RSNO Launches 2024:25 Concert Season
  • Music Director Thomas Søndergård celebrates seventh year in post with return to Mahler cycle  
  • RSNO announces Patrick Hahn as Principal Guest Conductor 
  • Violinist Randall Goosby returns in 2024:25 as Artist in Residence with three concerts 
  • RSNO celebrates three-year partnership with Dunedin Consort with world premiere of new commission 
  • RSNO performs two concerts as part of Nordic Music Days Festival 
  • RSNO at the Movies series includes Star Wars: A New Hope, Top Gun: Maverick and Home Alone live to picture 
  • New music celebrated with Scottish premieres by Anna Clyne, Helen Grime, Elena Langer and Jonathan Dove 
  • Stars of the new generation – Ethan Loch, Jonathan Mamora and Sunyoung Seo – make debut performances 
  • RSNO showcases the talents of young musicians from Sistema Scotland, Douglas Academy and St Mary’s Music School 
  • Digital concerts made free to view on demand on RSNO YouTube in Watch again Wednesdays series 
  • Still Game’s Sanjeev Kohli to present RSNO’s annual Christmas Concert tour featuring The Snowman 
  • RSNO Chamber series returns mixing popular favourites with rarely-heard gems 

The Royal Scottish National Orchestra (RSNO) launches its 2024:25 Concert Season under the baton of Music Director Thomas Søndergård, announcing its new Principal Guest Conductor and celebrating its rich choral history.  

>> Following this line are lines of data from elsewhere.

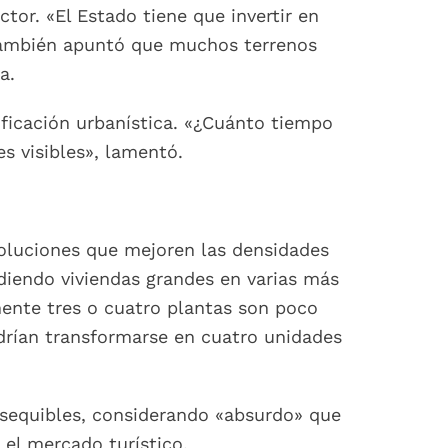
ctor. «El Estado tiene que invertir en
también apuntó que muchos terrenos
a.
ificación urbanística. «¿Cuánto tiempo
s visibles», lamentó.
soluciones que mejoren las densidades
idiendo viviendas grandes en varias más
mente tres o cuatro plantas son poco
drían transformarse en cuatro unidades
 asequibles, considerando «absurdo» que
el mercado turístico.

The 2024:25 Concert Season brings a host of new artists to the RSNO stage as it celebrates new works alongside giants of the orchestral canon, up-and-coming and established soloists and its partnerships with other orchestral ensembles and community groups. The programme is furnished by a suite of illustrations from Scottish illustrator Katie Smith, raising the familiar faces and iconic venues of the RSNO to its forefront. 

Thomas Søndergård, RSNO Music Director’s Seventh Season 

Music Director Thomas Søndergård follows on from two successful European Tours during the 2023:24 Concert Season with a return to his Mahler Cycle, performing Mahler’s Second and Ninth Symphonies. In his seventh Season in post, he performs with the singers of the RSNO Chorus and later with sought-after soloists like violinists Randall Goosby and Isabelle Faust and cellist Daniel Müller-Schott. Opening with Mahler’s Second Symphony, later conducting Wagner’s Ring Symphony and closing the Season with a Shostakovich Spectacular, the RSNO’s Music Director seeks to get everything out of the Orchestra in these powerful works. Showing his variety, Søndergård also leads the RSNO through a suite from Tchaikovsky’s Swan Lake and assists pianists Elisabeth Leonskaja and Ethan Loch as they perform Beethoven Concertos Nos 5 and 1 alongside pieces by Chevalier de Saint-George and Samuel Coleridge-Taylor.  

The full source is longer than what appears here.